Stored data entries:
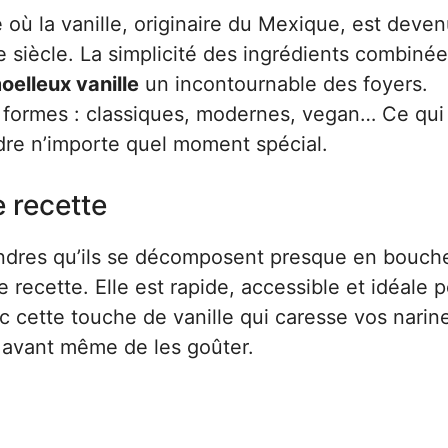
 où la vanille, originaire du Mexique, est deve
 siècle. La simplicité des ingrédients combinée
elleux vanille
un incontournable des foyers.
les formes : classiques, modernes, vegan… Ce qui
ndre n’importe quel moment spécial.
e recette
ndres qu’ils se décomposent presque en bouch
e recette. Elle est rapide, accessible et idéale 
ec cette touche de vanille qui caresse vos narin
 avant même de les goûter.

REQUIRED WORK -> The result should consist solely of the lines from the one that contains "ndre n’importe quel moment spécial." to the last line of the records above, reproduced exactly.

OUTPUT FOR THIS EXERCISE ->
ndre n’importe quel moment spécial.
e recette
ndres qu’ils se décomposent presque en bouch
e recette. Elle est rapide, accessible et idéale 
ec cette touche de vanille qui caresse vos narin
 avant même de les goûter.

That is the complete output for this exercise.